A general approach to incorporating spatial and temporal variation in individual-based models of fish populations with application to Atlantic mackerel

Abstract

Fish population dynamics are affected by multiple ecosystem drivers, such as food-web interactions, exploitation, density-dependence and the wider environment. While tactical management is still dominated by single-species models that do not explicitly account for these drivers, more holistic ecosystem models are used in strategic management. One way forward in this regard is with individual-based models (IBMs), which provide a single framework in which these drivers can be represented explicitly. We present a generic marine fish IBM that incorporates spatial and temporal variation in food availability, temperature and exploitation.
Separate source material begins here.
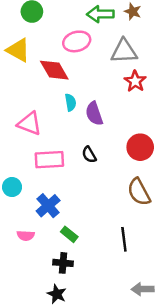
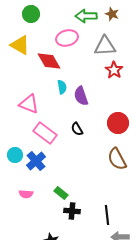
pink rectangle: (49, 160) -> (45, 133), turned 40
blue cross: (48, 206) -> (36, 161), moved
black line: (124, 239) -> (107, 215), moved
black cross: (63, 263) -> (72, 211), moved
Key features of the model are that it (1) includes realistic energy budgets; (2) includes the full life cycle of fish; (3) is spatially-explicit and (4) incorporates satellite remote-sensing data to represent the environmental drivers. The rates at which individuals acquire and use energy depend on local food availability and temperature. Their state variables, including life stage, size and energy reserves, are updated daily, from which population structure and dynamics emerge. To demonstrate the use of the model we calibrate it for mackerel (Scomber scombrus) in the North East Atlantic. Most parameters are taken from the literature, except the background early mortality rate and the strength predator density dependence, which were estimated by fitting the model to data using Approximate Bayesian Computation. The calibrated model successfully matches the available data on mackerel population dynamics and structure. We demonstrate the use of the model for management purposes by simulating the population effects of opening and closing a sector of the North Sea to mackerel fishing. Our model uses basic principles of behavioural and physiological ecology to establish how spatial and temporal variations in ecosystem drivers affect the individuals in the population. Population dynamics and structure are calculated from the collective effects on individuals. Application to a test case shows the method can fit available data well. Individual-based approaches such as this study have potential for use in strategic management because they can account for spatial structuring, food-web interactions, density dependence, and environmental drivers within a single framework.